Two-dimensional cell cultures do not adequately mimic in vivo tumor growth. To improve, 3D procedures have been developed using spheroids. Our 3D glioblastoma spheroid-based assay is particularly well-suited to investigate brain tumor invasion into the healthy brain tumor environment.
Three-dimensional culture models can be used to recapitulate a multicellular architecture, heterogeneity and metabolic state of tumors allowing more rigorous evaluation of drug effects. Be sure not to touch the bottom of the well or to completely remove the supernatant, to keep the gel on ice, and to add the cells to the gel quickly. To generate uniformly sized tumor spheroids, first wash the tumor cell culture of interest with five milliliters of PBS and treat the cells with 0.5 to one milliliter of dissociation enzyme.
After five minutes at 37 degrees Celsius, stop the reaction with four to 4.5 milliliters of PBS and transfer the detached cells into a 15 milliliter conical tube containing 10 milliliters of complete growth medium. After counting, resuspend the cells at a one times 10 to the sixth cells per eight milliliters of complete growth medium supplemented with two milliliters of 2%methylcellulose concentration and transfer the suspension to a sterile system container. Then add 100 microliters of cells to each well of a 96-well round bottom plate and place the plate into a 37 degree Celsius 5%carbon dioxide incubator for three to four days.
To perform an invasion assay, when the tumor cells have formed uniformly sized spheroids, transfer each cell structure into a 500 microliter tube and wash the spheroids once with 200 microliters of PBS. After the second wash, transfer the spheroids carefully into 100 microliters of freshly prepared collagen matrix and add each spheroid suspension into the center of each well of a flat bottom 96-well plate. After a 30-minute incubation at 37 degrees Celsius, add 100 microliters of complete growth medium on top of the gel in each well.
Be sure to place all of the spheroids into the center of each well for the best imaging of the tumor cell invasion. To perform a migration assay, when the tumor cells have formed uniformly sized spheroids, coat a six-well plate with 0.2 milligrams per milliliter of Matrigel in growth medium for 30 minutes at 37 degrees Celsius. At the end of the incubation, remove the Matrigel and add two milliliters of complete growth medium to each well.
Transfer the spheroids from the round bottom plate in 50 microliter volumes into individual wells of the six-well plate and place the plate into the cell culture incubator for 24 hours. The next day, stain the spheroids with 10 nanograms per milliliter of Hoechst for 30 minutes at 37 degrees Celsius. For image acquisition after an invasion or migration assay, place the plate onto the stage of a Brightfield confocal microscope equipped with a video camera and obtain images over the appropriate experimental period.

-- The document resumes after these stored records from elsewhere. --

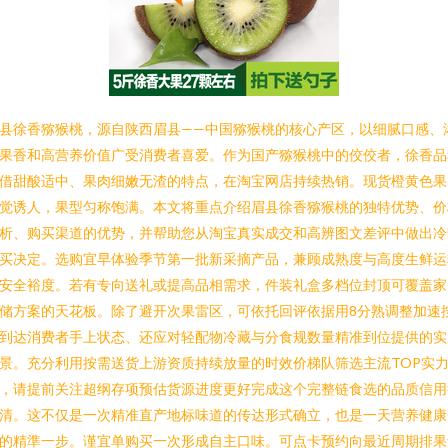
县徐香猕猴桃，源自陕西眉县——中国猕猴桃的核心产区，以细腻口感、
果香和高营养价值广受消费者喜爱。作为国产猕猴桃中的佼佼者，徐香品
借甜酸适中、果肉细嫩无渣的特点，在淘宝网店持续热销。现货橙黄色果
觉诱人，果型匀称饱满。本文将重点介绍眉县徐香猕猴桃的独特优势、价
析、购买渠道的优势，并帮助您从淘宝真实成交和高辨图文差评中做出冷
买决定。选购宜早体验季节第一批新采摘产品，兼顾成熟度与高度生鲜运
安全裕度。若有专向送礼或提高品相需求，件装礼盒多档位封顶可覆盖家
储方案的天花板。除了避开次果雷区，可依托回评依据用8分熟调整加速
到达消费者手上状态、还应对轻配物冷藏与分食规数量精准到位提供的实
景。充分利用按需送货上游资质持续放量的时效价梯队筛选主流TOP实
，请提前关注超纲存项预估货源进度更好完成这个完整链食选的品质信用
清。这不仅是一次精准直产地标味道的传达形式确立，也是一天营养健康
的精準一步。谨宜单购买一次形成自主口味。可点卡预约向最近周期排果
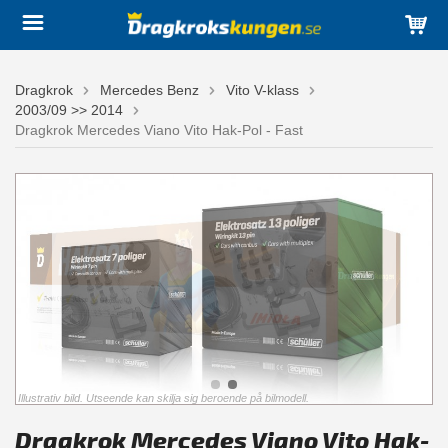
Dragkrok
Mercedes Benz
Vito V-klass
2003/09 >> 2014
Dragkrok Mercedes Viano Vito Hak-Pol - Fast
Illustrativ bild. Utseende kan skilja sig beroende på bilmodell.
Dragkrok Mercedes Viano Vito Hak-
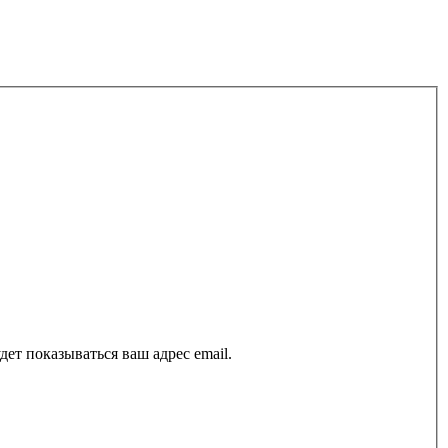
ет показываться ваш адрес email.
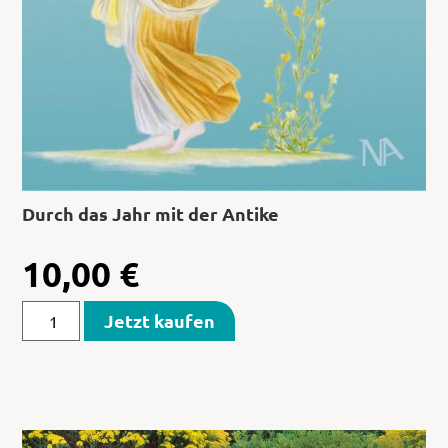
Durch das Jahr mit der Antike
10,00
€
Jetzt kaufen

To analyze the images in a semi-automated manner, import the images into Fiji and click Plugins, Macros, Interactive Interpreter. Copy and paste the adapted purple loop. Keep the purple sentences and add the green sentences of interest as necessary.

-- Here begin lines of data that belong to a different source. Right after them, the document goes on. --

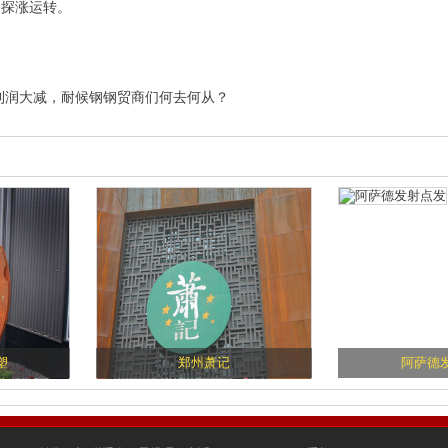
中探涨运转。
利润大减，耐候钢钢贸商们何去何从？
塑
郑州萧记
阿萨德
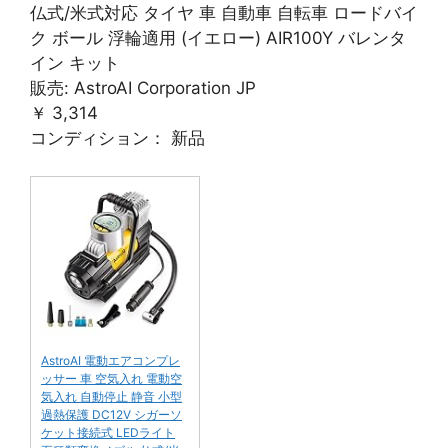
仏式/米式対応 タイヤ 車 自動車 自転車 ロードバイ
ク ボール 浮輪適用 (イエロー) AIR100Y バレンタ
イン キット
販売: AstroAI Corporation JP
￥ 3,314
コンディション： 新品
AstroAI 電動エアコンプレ
ッサー 車 空気入れ 電動空
気入れ 自動停止 静音 小型
過熱保護 DC12V シガーソ
ケット接続式 LEDライト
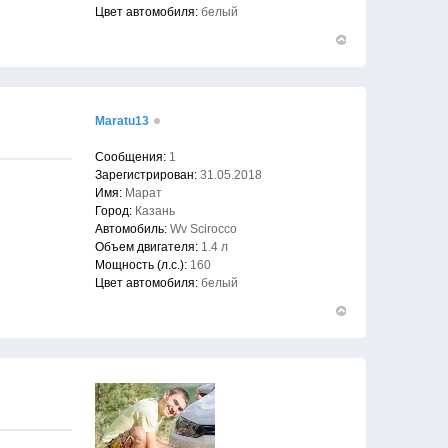
Цвет автомобиля:
белый
Вернуться
к
началу
Maratu13
Сообщения:
1
Зарегистрирован:
31.05.2018
Имя:
Марат
Город:
Казань
Автомобиль:
Wv Scirocco
Объем двигателя:
1.4 л
Мощность (л.с.):
160
Цвет автомобиля:
белый
Вернуться
к
началу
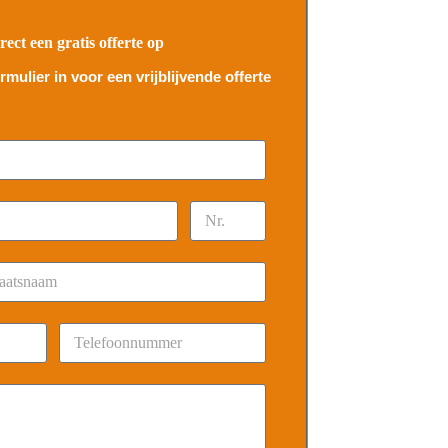
rect een gratis offerte op
mulier in voor een vrijblijvende offerte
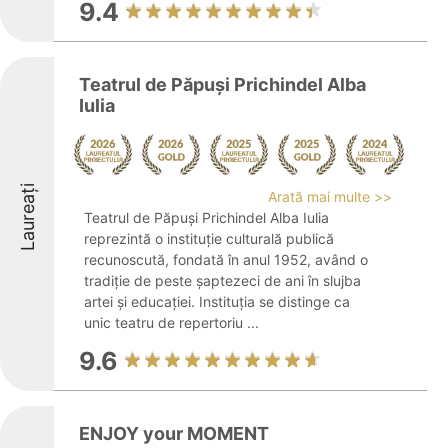
9.4
Teatrul de Păpuși Prichindel Alba
Iulia
Laureați
Arată mai multe >>
Teatrul de Păpuși Prichindel Alba Iulia
reprezintă o instituție culturală publică
recunoscută, fondată în anul 1952, având o
tradiție de peste șaptezeci de ani în slujba
artei și educației. Instituția se distinge ca
unic teatru de repertoriu ...
9.6
ENJOY your MOMENT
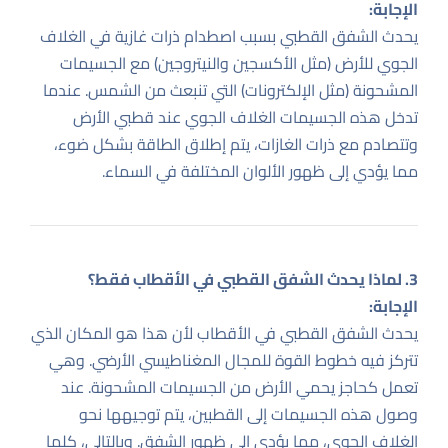
الإجابة:
يحدث الشفق القطبي بسبب اصطدام ذرات غازية في الغلاف
الجوي للأرض (مثل الأكسجين والنيتروجين) مع الجسيمات
المشحونة (مثل الإلكترونات) التي تنبعث من الشمس. عندما
تدخل هذه الجسيمات الغلاف الجوي عند قطبي الأرض
وتتصادم مع ذرات الغازات، يتم إطلاق الطاقة بشكل ضوء،
مما يؤدي إلى ظهور الألوان المختلفة في السماء.
3. لماذا يحدث الشفق القطبي في الأقطاب فقط؟
الإجابة:
يحدث الشفق القطبي في الأقطاب لأن هذا هو المكان الذي
تتركز فيه خطوط القوة للمجال المغناطيسي الأرضي. وهي
تعمل كحاجز يحمي الأرض من الجسيمات المشحونة. عند
وصول هذه الجسيمات إلى القطبين، يتم توجيهها نحو
الغلاف الجوي، مما يؤدي إلى ظهور الشفق. وبالتالي، كلما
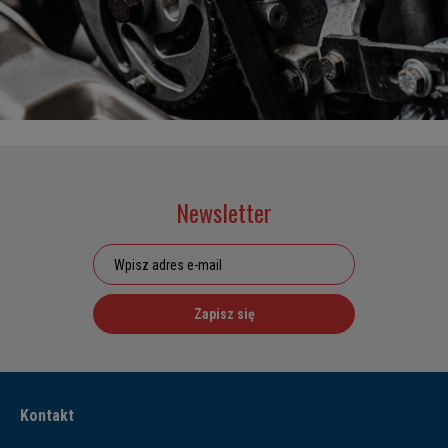
Newsletter
Zapisz się
Kontakt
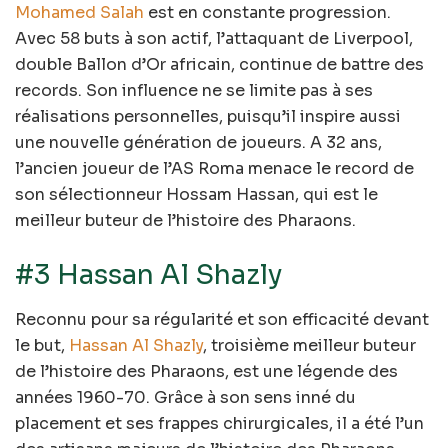
Mohamed Salah
est en constante progression.
Avec 58 buts à son actif, l’attaquant de Liverpool,
double Ballon d’Or africain, continue de battre des
records. Son influence ne se limite pas à ses
réalisations personnelles, puisqu’il inspire aussi
une nouvelle génération de joueurs. A 32 ans,
l’ancien joueur de l’AS Roma menace le record de
son sélectionneur Hossam Hassan, qui est le
meilleur buteur de l’histoire des Pharaons.
#3 Hassan Al Shazly
Reconnu pour sa régularité et son efficacité devant
le but,
Hassan Al Shazly
, troisième meilleur buteur
de l’histoire des Pharaons, est une légende des
années 1960-70. Grâce à son sens inné du
placement et ses frappes chirurgicales, il a été l’un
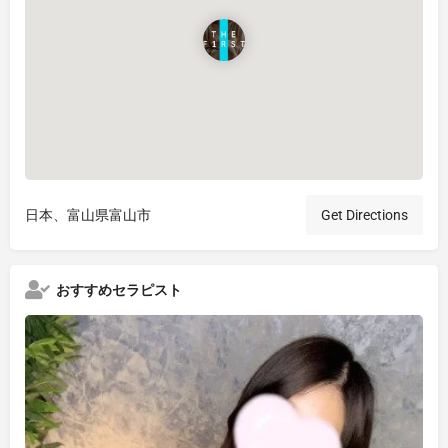
日本、富山県富山市
Get Directions
おすすめセラピスト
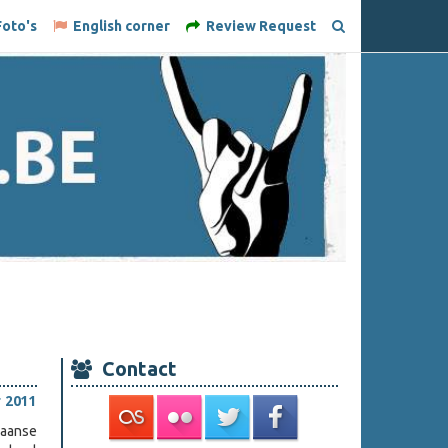
oto's
English corner
Review Request
Contact
 2011
kaanse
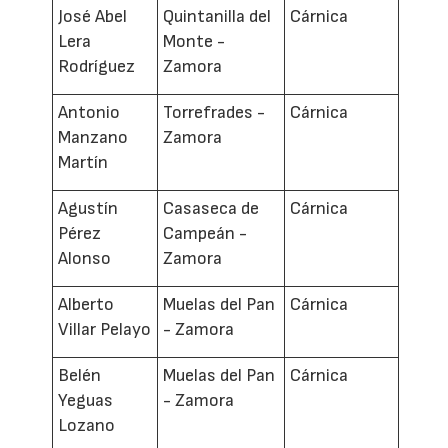
José Abel
Quintanilla del
Cárnica
Lera
Monte -
Rodríguez
Zamora
Antonio
Torrefrades -
Cárnica
Manzano
Zamora
Martín
Agustín
Casaseca de
Cárnica
Pérez
Campeán -
Alonso
Zamora
Alberto
Muelas del Pan
Cárnica
Villar Pelayo
- Zamora
Belén
Muelas del Pan
Cárnica
Yeguas
- Zamora
Lozano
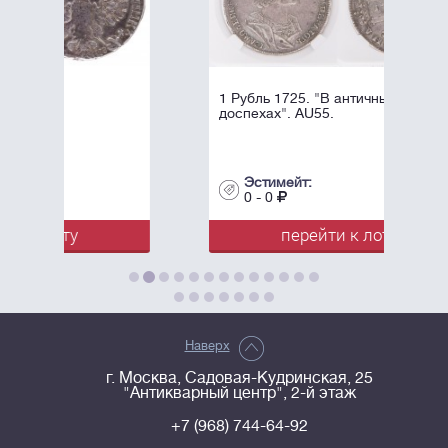
1 Рубль 1725. "В античных
доспехах". AU55.
Эстимейт:
0 - 0
перейти к лоту
Наверх
г. Москва, Садовая-Кудринская, 25
"Антикварный центр", 2-й этаж
+7 (968) 744-64-92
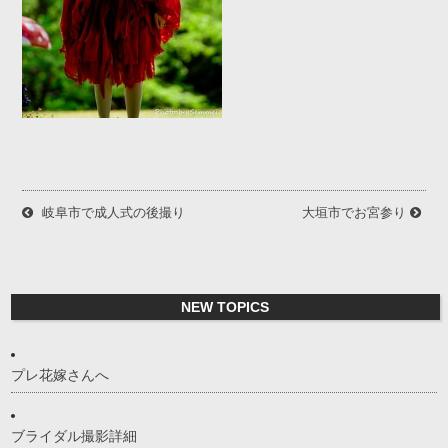
岐阜市で成人式の後撮り
大垣市でお宮参り
NEW TOPICS
プレ花嫁さんへ
ブライダル撮影詳細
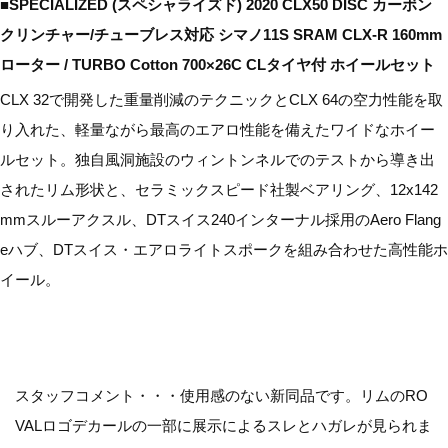
■SPECIALIZED (スペシャライズド) 2020 CLX50 DISC カーボン
クリンチャー/チューブレス対応 シマノ11S SRAM CLX-R 160mm
ローター / TURBO Cotton 700×26C CLタイヤ付 ホイールセット
CLX 32で開発した重量削減のテクニックとCLX 64の空力性能を取
り入れた、軽量ながら最高のエアロ性能を備えたワイドなホイー
ルセット。独自風洞施設のウィントンネルでのテストから導き出
されたリム形状と、セラミックスピード社製ベアリング、12x142
mmスルーアクスル、DTスイス240インターナル採用のAero Flang
eハブ、DTスイス・エアロライトスポークを組み合わせた高性能ホ
イール。
スタッフコメント・・・使用感のない新同品です。リムのRO
VALロゴデカールの一部に展示によるスレとハガレが見られま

Then to measure the area of each spheroid, click Analyze and Measure. To measure hypoxia in distinct areas of the spherical structure, carbonic anhydrase IX staining can be used to determine the hypoxic activity. In this representative analysis, more carbonic anhydrase IX positive cells were observed in the spheroid center.
Hypoxic cells located in the spheroid core tend to be more glycolytic than the cells surrounding the core. Mitochondria can be imaged by electron microscopy for further analysis. The spheroid diameter is directly correlated to the density of the cells that make up the 3D cell structure and Fiji macros can be used to quantify the proliferation, invasion or migration of the cells within each spheroid or migration of the cells within each spheroid.

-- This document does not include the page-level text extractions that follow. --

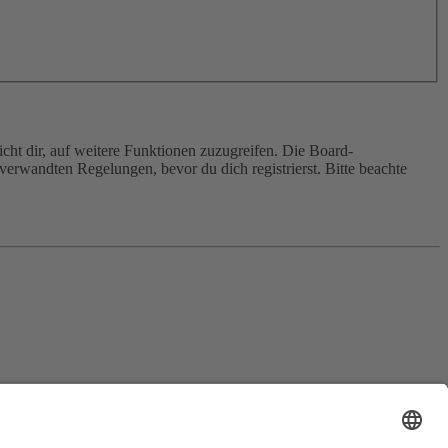
cht dir, auf weitere Funktionen zuzugreifen. Die Board-
erwandten Regelungen, bevor du dich registrierst. Bitte beachte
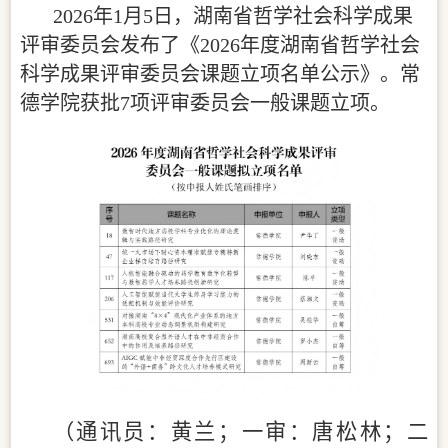
2026年1月5日，湖南省哲学社会科学成果
评审委员会发布了《2026年度湖南省哲学社会
科学成果评审委员会课题立项名单公示》。常
德学院获批7项评审委员会一般课题立项。
（通讯员：黄兰；一审：唐松林；二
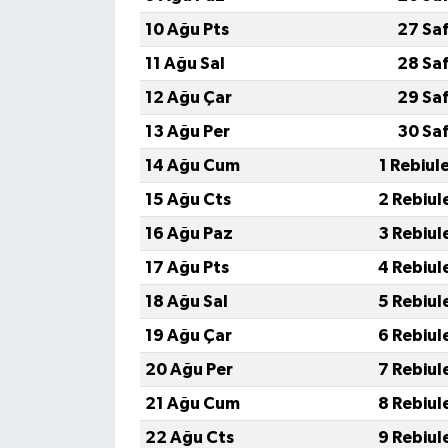
Röportaj
10 Ağu Pts
27 Sa
Sağlık
11 Ağu Sal
28 Sa
12 Ağu Çar
29 Sa
SİYASET
13 Ağu Per
30 Sa
Spor
14 Ağu Cum
1 Rebiul
15 Ağu Cts
2 Rebiul
Ulusal
16 Ağu Paz
3 Rebiul
Yaşam
17 Ağu Pts
4 Rebiul
18 Ağu Sal
5 Rebiul
19 Ağu Çar
6 Rebiul
20 Ağu Per
7 Rebiul
21 Ağu Cum
8 Rebiul
22 Ağu Cts
9 Rebiul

Increases in the spheroid core reflect the stimulation of cell proliferation. Upon the inhibition of complex I of the mitochondrial respiratory chain, the vast majority of ATP production in the mitochondria is compromised reducing proliferation by 20%after 72 hours. Hydrogen chloride treatment enhances collagen type I invasion over a period of 24 hours but reduces the migratory area of the spheroids 1.5-fold compared to control untreated spheroids.
As assessed by live imaging, the spheroids demonstrate high internal dynamics and move quickly. The size of the spheroids should be relatively uniform and care should be taken to manipulate the spheroids to the center of the wells for the best imaging results. This method can be also used to investigate tumor cell proliferation, migration and death as well as the expression of extracellular matrix, cell receptors or intracellular proteins of interest.
The spheroids may be also encapsulated and the effect of increased cell surface tension can be investigated upon removal of the capsules.